“I’m definitely not retiring,” journalist Barkha Dutt said, with a laugh, during the Mumbai launch of her book, This Unquiet Land, on Thursday.
Dutt was referring to the fact that the memoir-like tone of the work has some people speculating that she might be hanging up her boots.
This Unquiet Land was launched as part of a Literature Live! event and featured Dutt in conversation with former finance minister P Chidambaram, writer Anil Dharker and actor Kangana Ranaut. They discussed, among other issues, reportage of the Kargil War and the 26/11 terror attacks, Naxalism, and the challenges facing broadcast journalism.
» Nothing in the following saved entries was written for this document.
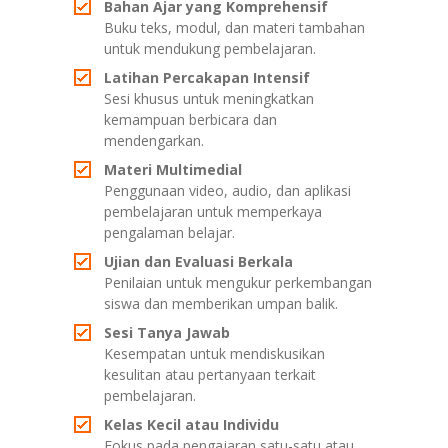
Bahan Ajar yang Komprehensif
Buku teks, modul, dan materi tambahan
untuk mendukung pembelajaran.
Latihan Percakapan Intensif
Sesi khusus untuk meningkatkan
kemampuan berbicara dan
mendengarkan.
Materi Multimedial
Penggunaan video, audio, dan aplikasi
pembelajaran untuk memperkaya
pengalaman belajar.
Ujian dan Evaluasi Berkala
Penilaian untuk mengukur perkembangan
siswa dan memberikan umpan balik.
Sesi Tanya Jawab
Kesempatan untuk mendiskusikan
kesulitan atau pertanyaan terkait
pembelajaran.
Kelas Kecil atau Individu
Fokus pada pengajaran satu-satu atau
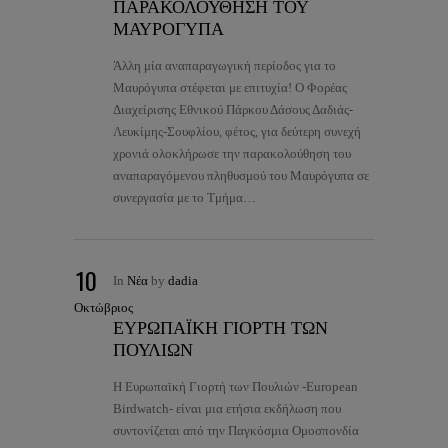
ΠΑΡΑΚΟΛΟΥΘΗΣΗ ΤΟΥ
ΜΑΥΡΟΓΥΠΑ
Άλλη μία αναπαραγωγική περίοδος για το
Μαυρόγυπα στέφεται με επιτυχία! Ο Φορέας
Διαχείρισης Εθνικού Πάρκου Δάσους Δαδιάς-
Λευκίμης-Σουφλίου, φέτος, για δεύτερη συνεχή
χρονιά ολοκλήρωσε την παρακολούθηση του
αναπαραγόμενου πληθυσμού του Μαυρόγυπα σε
συνεργασία με το Τμήμα…
10
In
Νέα
by
dadia
Οκτώβριος
ΕΥΡΩΠΑΪΚΗ ΓΙΟΡΤΗ ΤΩΝ
ΠΟΥΛΙΩΝ
Η Ευρωπαϊκή Γιορτή των Πουλιών -European
Birdwatch- είναι μια ετήσια εκδήλωση που
συντονίζεται από την Παγκόσμια Ομοσπονδία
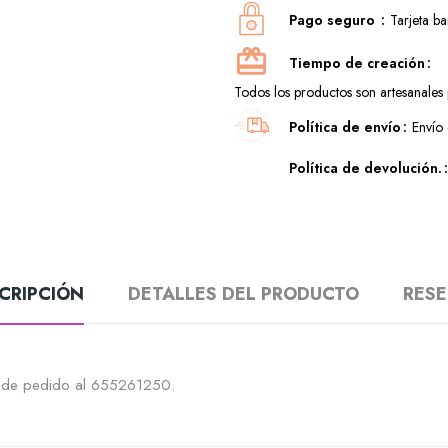
Pago seguro
Tarjeta b
Tiempo de creación
Todos los productos son artesanales p
Política de envío
Envío 
Política de devolución.
CRIPCIÓN
DETALLES DEL PRODUCTO
RES
ro de pedido al 655261250.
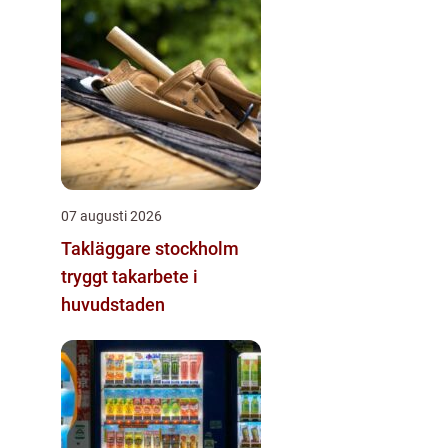
07 augusti 2026
Takläggare stockholm
tryggt takarbete i
huvudstaden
Chidambaram raised the issue of mob opinion via social media informing policy-making and turning everything from governance to legislation into needless controversy. Meanwhile, he said, “a coastal police station [in Mumbai] is merely a shack, state governments are ineffective and the citizens are not angry enough to see that some action is taken against the city’s susceptibility to terror”.
Dutt, in a rebuttal, pointed out the situation was much the same when Congress leader Prithviraj Chavan was the chief minister, before the BJP-led combine won the last state election.
“During the Zaveri Bazaar attacks, I remember going to interview him. He told me that he could not get through to his top police officer because the phones did not work and the wireless system did not work for the first 15 minutes,” Dutt said. “And the thousands of CCTV cameras that were meant to be procured in the aftermath of 26/11 were still not procured because no bureaucrat was willing to sign for them.”
Chidambaram conceded that while a concern like that “is valid, every decision of the government is questioned” which has led to an atmosphere where inaction is embraced in order to avoid any kind of censure.